The bottom line is stated that, "*Agency Name* approves Troy and Lori Doozleberry as prospective adoptive parents. They have the physical, financial and emotional means necessary to successfully adopt and parent a child." Amen, praise and glory. Thank you caseworker. Oh and Ha! I don't really think anyone has the physical and emotional means to successfully parent a child. Parenting a child is hard work. Obviously, to get a real picture of our parenting style, he would have had to arrive at 7:00 am. He'd hear our son wake up and he'd witness Troy and me pulling our covers tighter over our heads, each pretending that the other is the only person who can hear it. I used to try this method when I was little and I didn't want to go to church. I faked sleep for as long as possible. Sometimes my parents were standing over me, attempting to pry my eyes open, and I would merely let out a soft snore. Nevermind the fact that if I were really and truly sleeping through their antics, I would have had to have been in a coma. It didn't work then and it doesn't work now. Eventually one of us manages to roll out of bed to retrieve our son. And it's pretty much downhill from there. I now say the word "no" more in a single day than I said it in the rest of my life combined. I'm contributing to obesity by bribing my son with pretzels and goldfish crackers. I don't know when the last time he ate a vegetable was. And the other night I managed to get him to eat dinner by putting tiny marshmallows on top of the things he otherwise wouldn't have touched with a ten foot pole.

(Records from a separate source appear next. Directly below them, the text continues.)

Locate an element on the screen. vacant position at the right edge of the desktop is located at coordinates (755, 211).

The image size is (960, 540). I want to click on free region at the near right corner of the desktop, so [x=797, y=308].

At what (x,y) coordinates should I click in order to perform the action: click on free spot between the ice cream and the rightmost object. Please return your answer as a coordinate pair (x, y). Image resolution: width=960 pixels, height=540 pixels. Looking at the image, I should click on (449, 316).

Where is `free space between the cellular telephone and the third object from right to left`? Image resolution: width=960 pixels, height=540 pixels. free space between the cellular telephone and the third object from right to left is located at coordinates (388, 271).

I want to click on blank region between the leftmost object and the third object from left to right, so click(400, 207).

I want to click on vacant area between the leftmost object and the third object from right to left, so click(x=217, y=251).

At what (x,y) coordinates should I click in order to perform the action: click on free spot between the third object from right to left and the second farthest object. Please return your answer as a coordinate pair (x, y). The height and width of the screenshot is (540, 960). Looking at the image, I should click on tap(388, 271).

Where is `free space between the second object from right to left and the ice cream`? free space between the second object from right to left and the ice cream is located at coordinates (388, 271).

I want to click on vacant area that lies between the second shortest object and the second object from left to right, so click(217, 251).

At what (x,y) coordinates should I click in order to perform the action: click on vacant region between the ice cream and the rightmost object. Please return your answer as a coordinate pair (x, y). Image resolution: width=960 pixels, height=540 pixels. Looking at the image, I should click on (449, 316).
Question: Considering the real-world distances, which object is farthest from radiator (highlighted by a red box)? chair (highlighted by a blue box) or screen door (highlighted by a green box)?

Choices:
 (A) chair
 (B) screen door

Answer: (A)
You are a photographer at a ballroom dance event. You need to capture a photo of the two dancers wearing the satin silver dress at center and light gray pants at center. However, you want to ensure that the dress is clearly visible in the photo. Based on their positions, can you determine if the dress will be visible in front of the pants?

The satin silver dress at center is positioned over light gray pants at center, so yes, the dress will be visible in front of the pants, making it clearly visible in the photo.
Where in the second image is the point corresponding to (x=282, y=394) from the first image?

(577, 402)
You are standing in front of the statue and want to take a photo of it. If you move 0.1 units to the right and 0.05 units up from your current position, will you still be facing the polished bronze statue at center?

I most certainly do not have it all together. Sometimes the idea of adding another child to this family terrifies me. I mean, it already takes both of my arms to vice grip the tantrum throwing toddler so he doesn't collide with the food table at a wedding. What would I do with another one? Lay the baby down next to the sandwich tray so I can properly discipline the older brother? Leave the baby in the car? Take the baby and leave the toddler in the trunk? Leave them both and get some peace and quiet? But then I think about that terrible toddler folding his hands at the dinner table in two-year-old reverence and my heart melts. I watch him petting the head of a newborn and whispering the word "baby" ever so softly. I hold his hand as we cross the street because he's insisted that he should "rock" all by himself. He is a big boy, after all. I sit in his room at night and the three of us read a bible story together and then I lay him in his crib. He grabs my arm and holds it to his face, insistent that I sing him a song. He cries for a moment when I walk away. I look in the backseat and know that one car seat is just not enough. I look at my dinner table and see room for another high chair. I don't think I always have the physical and emotional means to parent a child. I certainly don't always have the patience. But what I do know is that I have enough love. I may not be ready to parent an adopted child, but I am willing.
But first I am going to order a third arm to be installed in my torso. This way, when I am holding the new baby I can reach out and grab Garrett with my extra appendage. I'm also waiting for the eyes in the back of my head. Apparently they're on back order.